In general, it is important in the wintering of gorse to take into account the origin of the broom, because this is an important indicator of the wintering needs of the gorse. Broom species from Mediterranean regions are only to be hibernated when they are a container plant over the winter in frost-free areas. The environment for the winter-sensitive Mediterranean broom plant should have a temperature of 5 to 10° C. Moderate watering is required when the top layer of soil is dry.Wet accumulation within the wintering can not cope with the plant.
Tip: If you want to plant certain species of broom in the field, you should first inform yourself about the origin of the plant.
  • Hibernation depends on the origin of the plant
  • Mediterranean plants should be wintered as a potted plant in the interior at 5 to 10° C.
  • other species of broom can overwinter in sheltered outdoor areas
  • really hardy plants need no special help in wintering

Cutting the gorse

Leave the gorse its free space and never cut the plant back, then the plant will quickly take over the area and take up a large area. As soon as the shoots rest on the ground, these roots form and immediately new plants, which spread quickly in the area. In this case, many lay people make a wrong decision and radically cut back the shoots - but this does not tolerate the plant at all.
Cut the branches very gently and repeat the easy pruning again in spring. At the same time you achieve that the new drive and flower formation are stimulated. If you discover brown tips in the spring, then the timing for the pruning may have been unfavorable and too late and frost could enter the freshly cut areas. If it is an older plant, you can approach it more courageously and cut back to the old wood.

Worth knowing about broom in a nutshell

The best known is the broom, an upright shrub with broom-like branches.

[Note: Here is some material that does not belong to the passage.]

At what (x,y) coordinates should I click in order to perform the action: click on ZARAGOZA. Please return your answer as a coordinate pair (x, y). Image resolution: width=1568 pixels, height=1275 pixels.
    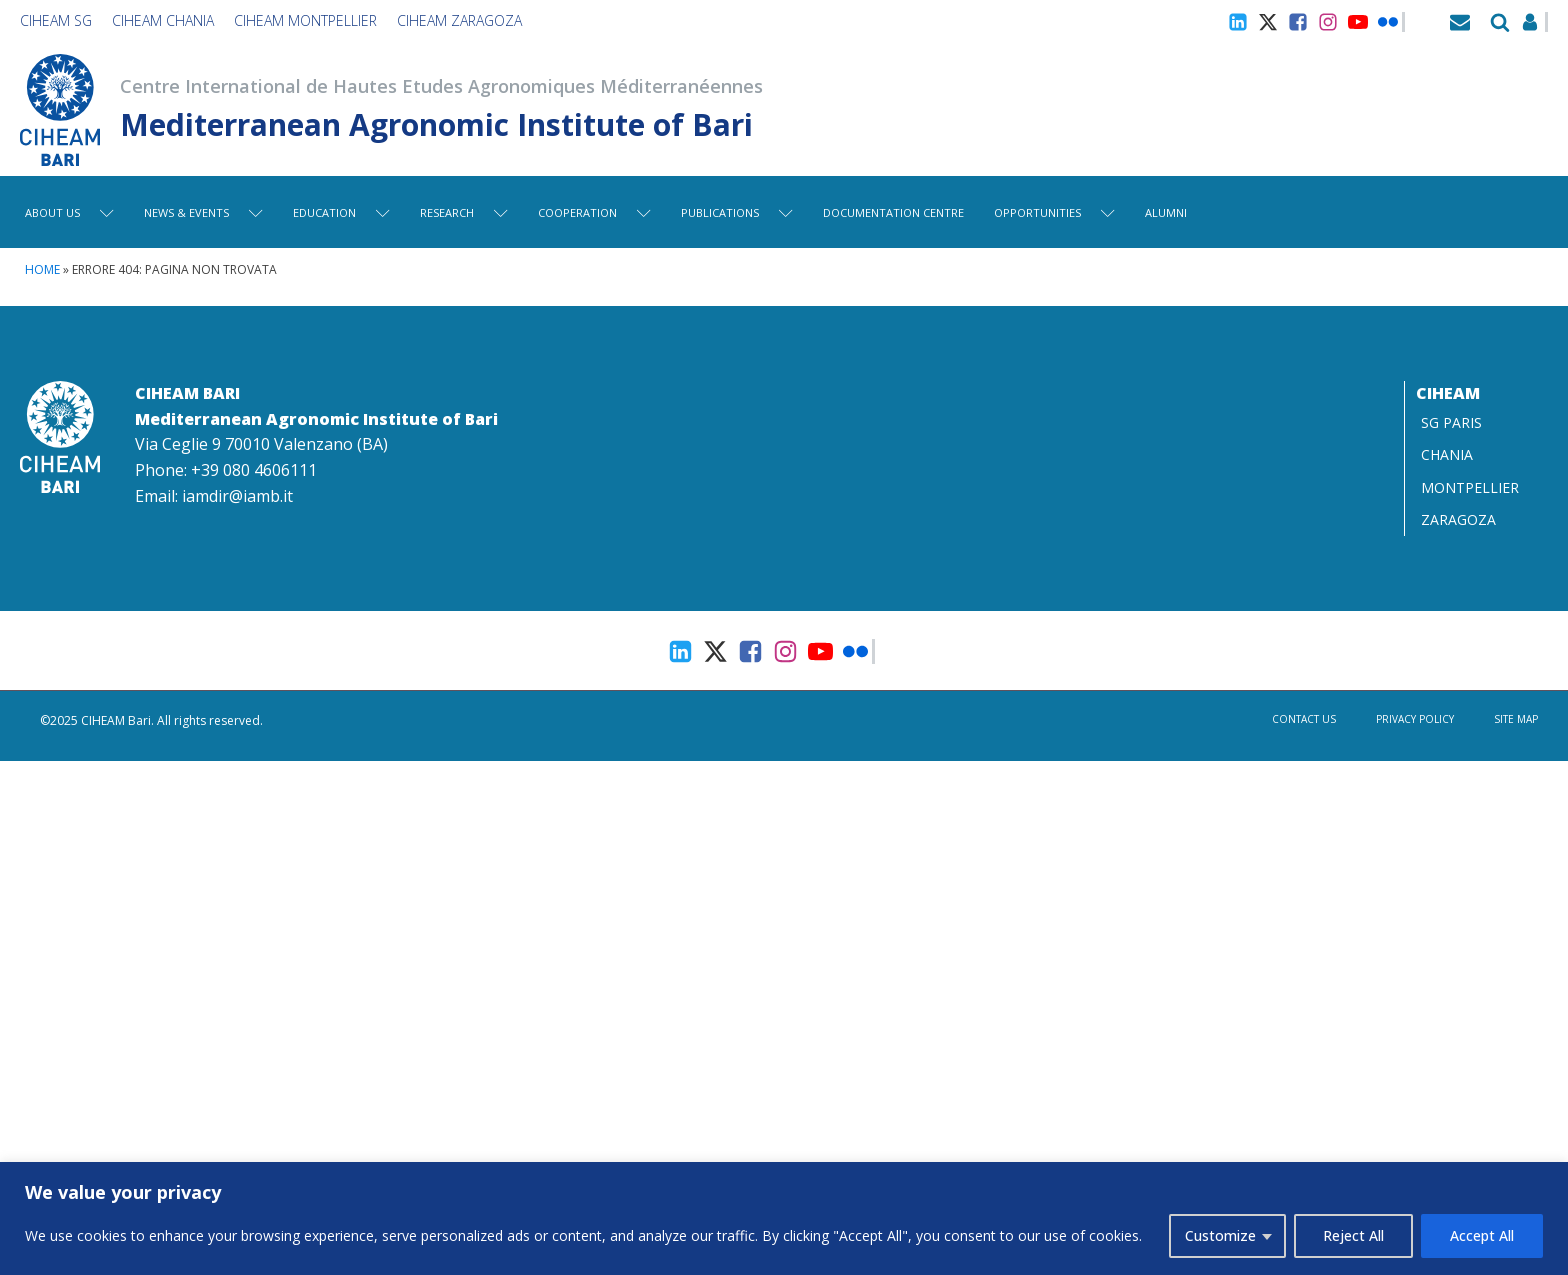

The broom is especially popular because of its abundance of blossoms between May and June, the flowers are usually yellow, but in the meantime are also available through breeding plants with orange-brown, red, pink and cream-white flowers. The branches also look very nice in a vase. After flowering, the plant should be cut back strongly, otherwise it would become too heavy and eventually tip over. The wood is most comfortable in the full sun, on loamy-sandy, lime-poor and nutrient-poor soil.

Otherwise, the broom in the care is very undemanding, he needs only moderate water and hardly any fertilizer. Some species are also frost resistant, but young plants should always be protected from frost. After flowering, the broom can be propagated by cuttings because the plant has a taproot, but it can not be repotted.
Tip: Beware of children and pets: All broom species are slightly toxic!
Other beautiful woody plants include: wisteria, clematis and the kiwi plant. To make the tendrils possible for many trees, there are climbing aids. More here: Trellis and trellis.